Problem description: Once you find the line containing "Willow (466, 54)", output it and every line after it to the end of the records, exactly.

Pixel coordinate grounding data
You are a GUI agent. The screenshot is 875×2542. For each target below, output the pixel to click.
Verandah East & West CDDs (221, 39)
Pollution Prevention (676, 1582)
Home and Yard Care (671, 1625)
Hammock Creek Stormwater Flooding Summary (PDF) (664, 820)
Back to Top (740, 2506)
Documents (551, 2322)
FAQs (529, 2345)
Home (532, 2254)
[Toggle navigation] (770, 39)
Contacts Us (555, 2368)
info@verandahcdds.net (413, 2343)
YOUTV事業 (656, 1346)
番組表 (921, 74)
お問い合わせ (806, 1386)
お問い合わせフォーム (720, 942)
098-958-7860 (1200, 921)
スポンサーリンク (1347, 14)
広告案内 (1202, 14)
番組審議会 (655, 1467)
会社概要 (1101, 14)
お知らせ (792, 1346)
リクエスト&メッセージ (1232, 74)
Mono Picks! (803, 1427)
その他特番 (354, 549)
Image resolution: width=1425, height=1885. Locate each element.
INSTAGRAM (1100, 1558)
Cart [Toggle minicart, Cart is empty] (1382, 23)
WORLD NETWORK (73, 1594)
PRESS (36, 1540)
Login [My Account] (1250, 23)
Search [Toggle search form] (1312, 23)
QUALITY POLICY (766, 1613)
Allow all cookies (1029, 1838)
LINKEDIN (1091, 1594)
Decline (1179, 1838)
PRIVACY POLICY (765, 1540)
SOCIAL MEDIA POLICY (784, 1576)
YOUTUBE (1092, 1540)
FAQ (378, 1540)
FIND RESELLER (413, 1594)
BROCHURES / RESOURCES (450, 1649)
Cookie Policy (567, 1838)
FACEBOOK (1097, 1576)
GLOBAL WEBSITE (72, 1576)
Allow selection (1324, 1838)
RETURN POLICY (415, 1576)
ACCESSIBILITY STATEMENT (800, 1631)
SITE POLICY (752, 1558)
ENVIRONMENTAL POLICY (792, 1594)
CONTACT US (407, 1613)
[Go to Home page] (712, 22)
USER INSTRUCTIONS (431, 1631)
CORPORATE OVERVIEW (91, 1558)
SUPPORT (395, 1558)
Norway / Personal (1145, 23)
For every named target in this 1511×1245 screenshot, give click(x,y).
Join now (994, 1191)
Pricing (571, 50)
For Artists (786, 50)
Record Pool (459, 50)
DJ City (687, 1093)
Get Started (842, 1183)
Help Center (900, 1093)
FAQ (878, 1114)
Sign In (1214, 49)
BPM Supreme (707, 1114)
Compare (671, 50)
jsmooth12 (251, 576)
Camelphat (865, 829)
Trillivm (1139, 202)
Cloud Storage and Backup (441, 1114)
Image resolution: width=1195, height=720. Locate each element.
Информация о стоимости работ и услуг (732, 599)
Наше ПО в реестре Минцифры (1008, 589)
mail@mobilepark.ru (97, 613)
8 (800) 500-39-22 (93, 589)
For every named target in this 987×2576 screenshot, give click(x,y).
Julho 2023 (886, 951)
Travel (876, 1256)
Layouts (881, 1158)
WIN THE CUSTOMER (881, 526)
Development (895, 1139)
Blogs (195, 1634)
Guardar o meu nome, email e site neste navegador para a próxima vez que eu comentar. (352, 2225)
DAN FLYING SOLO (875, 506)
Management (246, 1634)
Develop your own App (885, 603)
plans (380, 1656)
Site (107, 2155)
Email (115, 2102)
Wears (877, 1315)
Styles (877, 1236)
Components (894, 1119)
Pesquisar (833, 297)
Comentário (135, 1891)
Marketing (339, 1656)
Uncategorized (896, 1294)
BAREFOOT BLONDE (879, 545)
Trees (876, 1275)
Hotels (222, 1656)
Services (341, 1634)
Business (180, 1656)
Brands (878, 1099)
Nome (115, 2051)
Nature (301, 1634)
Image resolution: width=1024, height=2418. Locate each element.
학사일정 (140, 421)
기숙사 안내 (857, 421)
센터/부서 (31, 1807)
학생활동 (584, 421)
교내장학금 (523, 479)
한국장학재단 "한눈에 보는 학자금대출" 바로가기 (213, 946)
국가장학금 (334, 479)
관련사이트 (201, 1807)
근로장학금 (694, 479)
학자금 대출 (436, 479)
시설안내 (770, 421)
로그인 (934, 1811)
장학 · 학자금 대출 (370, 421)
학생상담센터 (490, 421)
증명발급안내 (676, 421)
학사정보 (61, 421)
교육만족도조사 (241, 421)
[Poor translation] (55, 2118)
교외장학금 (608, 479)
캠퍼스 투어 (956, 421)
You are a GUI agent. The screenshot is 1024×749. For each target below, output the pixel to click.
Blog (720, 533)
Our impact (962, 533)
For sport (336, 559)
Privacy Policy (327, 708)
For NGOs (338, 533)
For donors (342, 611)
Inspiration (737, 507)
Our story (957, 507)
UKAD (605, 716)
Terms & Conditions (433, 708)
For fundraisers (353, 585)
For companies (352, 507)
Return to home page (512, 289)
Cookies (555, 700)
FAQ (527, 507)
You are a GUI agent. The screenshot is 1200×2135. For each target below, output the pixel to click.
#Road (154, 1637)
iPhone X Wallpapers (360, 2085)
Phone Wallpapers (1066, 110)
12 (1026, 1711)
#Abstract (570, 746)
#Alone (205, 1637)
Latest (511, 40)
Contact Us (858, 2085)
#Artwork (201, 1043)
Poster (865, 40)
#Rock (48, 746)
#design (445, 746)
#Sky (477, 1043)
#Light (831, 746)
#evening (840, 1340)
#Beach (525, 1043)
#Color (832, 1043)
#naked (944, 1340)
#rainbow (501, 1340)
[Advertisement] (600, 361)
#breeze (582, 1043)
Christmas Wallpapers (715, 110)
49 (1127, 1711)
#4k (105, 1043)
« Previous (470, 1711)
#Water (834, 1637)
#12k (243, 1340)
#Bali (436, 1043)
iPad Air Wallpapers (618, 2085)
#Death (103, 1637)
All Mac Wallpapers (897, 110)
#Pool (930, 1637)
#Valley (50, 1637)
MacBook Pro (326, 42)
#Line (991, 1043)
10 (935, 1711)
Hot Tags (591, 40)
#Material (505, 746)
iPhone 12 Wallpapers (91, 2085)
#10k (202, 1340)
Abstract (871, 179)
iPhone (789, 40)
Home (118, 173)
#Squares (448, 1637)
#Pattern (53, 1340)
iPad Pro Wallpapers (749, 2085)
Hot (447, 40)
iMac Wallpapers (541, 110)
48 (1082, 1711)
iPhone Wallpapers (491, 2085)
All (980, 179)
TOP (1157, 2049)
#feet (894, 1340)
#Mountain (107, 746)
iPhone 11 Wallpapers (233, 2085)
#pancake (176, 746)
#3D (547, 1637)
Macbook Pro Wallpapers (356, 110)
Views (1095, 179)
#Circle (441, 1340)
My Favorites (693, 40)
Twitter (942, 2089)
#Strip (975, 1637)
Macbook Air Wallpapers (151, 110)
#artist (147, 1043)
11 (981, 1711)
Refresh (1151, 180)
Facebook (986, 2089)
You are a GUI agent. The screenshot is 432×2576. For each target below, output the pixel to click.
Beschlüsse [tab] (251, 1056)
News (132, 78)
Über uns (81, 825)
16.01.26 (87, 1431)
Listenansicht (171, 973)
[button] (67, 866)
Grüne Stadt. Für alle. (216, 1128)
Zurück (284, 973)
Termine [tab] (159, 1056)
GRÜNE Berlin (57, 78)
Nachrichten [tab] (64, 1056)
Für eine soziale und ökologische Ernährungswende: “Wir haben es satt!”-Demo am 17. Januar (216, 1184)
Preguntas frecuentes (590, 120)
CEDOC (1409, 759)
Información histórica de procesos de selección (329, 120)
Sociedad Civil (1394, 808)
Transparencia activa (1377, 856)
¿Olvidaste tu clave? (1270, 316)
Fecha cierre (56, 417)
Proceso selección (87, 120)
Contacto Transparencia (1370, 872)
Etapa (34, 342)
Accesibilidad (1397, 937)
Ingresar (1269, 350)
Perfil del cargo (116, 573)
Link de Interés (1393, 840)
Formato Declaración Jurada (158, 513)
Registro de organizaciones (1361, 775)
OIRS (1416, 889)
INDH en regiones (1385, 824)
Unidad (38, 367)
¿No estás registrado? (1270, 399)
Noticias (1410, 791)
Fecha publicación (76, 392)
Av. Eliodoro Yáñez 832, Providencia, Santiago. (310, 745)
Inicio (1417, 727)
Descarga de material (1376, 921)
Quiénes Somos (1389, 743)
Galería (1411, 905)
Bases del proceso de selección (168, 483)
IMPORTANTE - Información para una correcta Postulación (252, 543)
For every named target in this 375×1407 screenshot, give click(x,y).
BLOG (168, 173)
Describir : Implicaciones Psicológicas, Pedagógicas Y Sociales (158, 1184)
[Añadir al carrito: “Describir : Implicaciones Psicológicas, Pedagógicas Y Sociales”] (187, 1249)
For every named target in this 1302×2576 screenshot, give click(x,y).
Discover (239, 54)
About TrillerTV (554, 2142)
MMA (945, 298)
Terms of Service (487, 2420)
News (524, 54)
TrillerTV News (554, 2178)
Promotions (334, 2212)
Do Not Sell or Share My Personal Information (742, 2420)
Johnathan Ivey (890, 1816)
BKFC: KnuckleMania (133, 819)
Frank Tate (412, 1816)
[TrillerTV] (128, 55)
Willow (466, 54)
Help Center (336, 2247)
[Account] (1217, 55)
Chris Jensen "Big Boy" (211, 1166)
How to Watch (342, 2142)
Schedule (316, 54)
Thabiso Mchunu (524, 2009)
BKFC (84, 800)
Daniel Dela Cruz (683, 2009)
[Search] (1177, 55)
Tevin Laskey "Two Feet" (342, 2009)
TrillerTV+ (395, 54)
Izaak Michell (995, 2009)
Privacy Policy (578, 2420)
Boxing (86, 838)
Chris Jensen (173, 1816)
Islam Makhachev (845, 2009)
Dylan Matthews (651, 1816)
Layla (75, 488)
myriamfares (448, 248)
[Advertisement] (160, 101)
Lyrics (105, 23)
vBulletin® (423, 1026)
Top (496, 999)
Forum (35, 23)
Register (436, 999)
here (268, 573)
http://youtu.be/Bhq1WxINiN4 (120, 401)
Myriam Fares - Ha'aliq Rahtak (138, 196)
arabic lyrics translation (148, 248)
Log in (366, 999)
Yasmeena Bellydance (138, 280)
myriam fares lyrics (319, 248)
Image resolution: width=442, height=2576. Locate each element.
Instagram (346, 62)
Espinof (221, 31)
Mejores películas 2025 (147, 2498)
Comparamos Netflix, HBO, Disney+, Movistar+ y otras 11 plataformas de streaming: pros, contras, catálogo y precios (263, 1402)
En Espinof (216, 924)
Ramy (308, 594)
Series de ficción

Answer:
Willow (466, 54)
Help Center (336, 2247)
[Account] (1217, 55)
Chris Jensen "Big Boy" (211, 1166)
How to Watch (342, 2142)
Schedule (316, 54)
Thabiso Mchunu (524, 2009)
BKFC (84, 800)
Daniel Dela Cruz (683, 2009)
[Search] (1177, 55)
Tevin Laskey "Two Feet" (342, 2009)
TrillerTV+ (395, 54)
Izaak Michell (995, 2009)
Privacy Policy (578, 2420)
Boxing (86, 838)
Chris Jensen (173, 1816)
Islam Makhachev (845, 2009)
Dylan Matthews (651, 1816)
Layla (75, 488)
myriamfares (448, 248)
[Advertisement] (160, 101)
Lyrics (105, 23)
vBulletin® (423, 1026)
Top (496, 999)
Forum (35, 23)
Register (436, 999)
here (268, 573)
http://youtu.be/Bhq1WxINiN4 (120, 401)
Myriam Fares - Ha'aliq Rahtak (138, 196)
arabic lyrics translation (148, 248)
Log in (366, 999)
Yasmeena Bellydance (138, 280)
myriam fares lyrics (319, 248)
Image resolution: width=442, height=2576. Locate each element.
Instagram (346, 62)
Espinof (221, 31)
Mejores películas 2025 (147, 2498)
Comparamos Netflix, HBO, Disney+, Movistar+ y otras 11 plataformas de streaming: pros, contras, catálogo y precios (263, 1402)
En Espinof (216, 924)
Ramy (308, 594)
Series de ficción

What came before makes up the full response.